Mustafa barely had time to catch the gist of the message the front desk clerk was handing him when she approached. He ripped open the envelope and caught random key words: investigation, Parkinson, Paktia, Afghanistan, ISAF, Jürgenmeyer. Though the last name was vaguely familiar to him from a phone call weeks ago, the rest was enough to put a frown on his face.

“Yes,” he responded, with a tone poised between an affirmation and a question. He was unaccustomed to speaking with a stranger of the opposite sex without some kind of introduction or prearrangement, a social habit more than principle.

“I just wanted to thank you,” she said timidly in a thick Bosnian accent. “These men would still be living comfortably in Belgrade and Bosnia if the graves had not been found…if you had not linked Drago and the others to the murders. Had it not been for you, I would still be living without answers about my brother. Now I can move on with my life.”

Mustafa slowly shifted his attention from the message and toward the young woman; she could have been his daughter. As she spoke, he recalled her testimony in court, though the details of her own harrowing experience, unrelated to the “soccer field” executions, were unknown to him.

“I didn’t believe they were dead for the longest time, even though I knew it in my heart; but I’m glad I know the truth. If I had only known what was going to happen that day, I would have done something. I could have grabbed one of the weapons from the backseat...” She looked down momentarily to rein in her emotions. Mustafa took the opportunity to examine the mark on her cheek. Cosmetic surgery and time could not conceal the cigarette burns. Or were they knife cuts?

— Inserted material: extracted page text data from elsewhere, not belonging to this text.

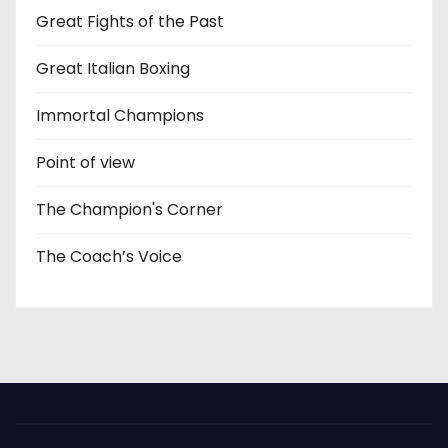
Great Fights of the Past
Great Italian Boxing
Immortal Champions
Point of view
The Champion's Corner
The Coach’s Voice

Mustafa gently interrupted her in an attempt to console her with words that had never offered him any solace. “It’s no use torturing yourself for what others have done, child, and you can’t change the past by dwelling on it.” Finding it difficult to hear each other in the bustling lobby, they instinctively walked over to a marble column near the revolving door entrance, weaving through the concierge flipping through his planner, a portly middle-aged man with briefcase in hand making a beeline for the exit, and a rather garrulous group of Australian tourists traipsing around without a clue.